You are viewing a plain text version of this content. The canonical link for it is here.
Posted to commits@lucene.apache.org by jp...@apache.org on 2022/01/31 13:51:45 UTC
[lucene] branch branch_9x updated: LUCENE-10395: Introduce TotalHitCountCollectorManager (#622)
This is an automated email from the ASF dual-hosted git repository.
jpountz pushed a commit to branch branch_9x
in repository https://gitbox.apache.org/repos/asf/lucene.git
The following commit(s) were added to refs/heads/branch_9x by this push:
new 0c97682 LUCENE-10395: Introduce TotalHitCountCollectorManager (#622)
0c97682 is described below
commit 0c97682cdc1564a0eba9602de138a7750c561e42
Author: Luca Cavanna <ja...@users.noreply.github.com>
AuthorDate: Mon Jan 31 14:45:35 2022 +0100
LUCENE-10395: Introduce TotalHitCountCollectorManager (#622)
---
lucene/CHANGES.txt | 4 ++
.../search/TotalHitCountCollectorManager.java | 44 +++++++++++++++++++
.../apache/lucene/search/TestLRUQueryCache.java | 48 ++++++++++++++-------
.../lucene/search/TestSearchWithThreads.java | 9 ++--
.../org/apache/lucene/search/TestTermQuery.java | 11 +++--
.../search/TestTotalHitCountCollectorManager.java | 49 ++++++++++++++++++++++
.../misc/search/TestDocValuesStatsCollector.java | 8 +---
.../TestMemoryAccountingBitsetCollector.java | 6 +--
8 files changed, 141 insertions(+), 38 deletions(-)
diff --git a/lucene/CHANGES.txt b/lucene/CHANGES.txt
index cd02a13..40905d9 100644
--- a/lucene/CHANGES.txt
+++ b/lucene/CHANGES.txt
@@ -86,6 +86,10 @@ New Features
* LUCENE-10250: Add support for arbitrary length hierarchical SSDV facets. (Marc D'mello)
+* LUCENE-10395: Add support for TotalHitCountCollectorManager, a collector manager
+ based on TotalHitCountCollector that allows users to parallelize counting the
+ number of hits. (Luca Cavanna, Adrien Grand)
+
Improvements
---------------------
diff --git a/lucene/core/src/java/org/apache/lucene/search/TotalHitCountCollectorManager.java b/lucene/core/src/java/org/apache/lucene/search/TotalHitCountCollectorManager.java
new file mode 100644
index 0000000..664602a
--- /dev/null
+++ b/lucene/core/src/java/org/apache/lucene/search/TotalHitCountCollectorManager.java
@@ -0,0 +1,44 @@
+/*
+ * Licensed to the Apache Software Foundation (ASF) under one or more
+ * contributor license agreements.
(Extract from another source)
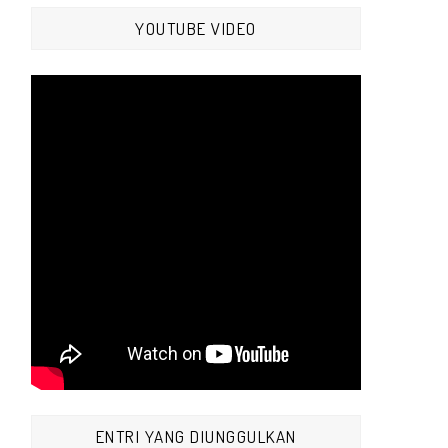
YOUTUBE VIDEO
ENTRI YANG DIUNGGULKAN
See the NOTICE file distributed with
+ * this work for additional information regarding copyright ownership.
+ * The ASF licenses this file to You under the Apache License, Version 2.0
+ * (the "License"); you may not use this file except in compliance with
+ * the License. You may obtain a copy of the License at
+ *
+ * http://www.apache.org/licenses/LICENSE-2.0
+ *
+ * Unless required by applicable law or agreed to in writing, software
+ * distributed under the License is distributed on an "AS IS" BASIS,
+ * WITHOUT WARRANTIES OR CONDITIONS OF ANY KIND, either express or implied.
+ * See the License for the specific language governing permissions and
+ * limitations under the License.
+ */
+package org.apache.lucene.search;
+
+import java.io.IOException;
+import java.util.Collection;
+
+/**
+ * Collector manager based on {@link TotalHitCountCollector} that allows users to parallelize
+ * counting the number of hits, expected to be used mostly wrapped in {@link MultiCollectorManager}.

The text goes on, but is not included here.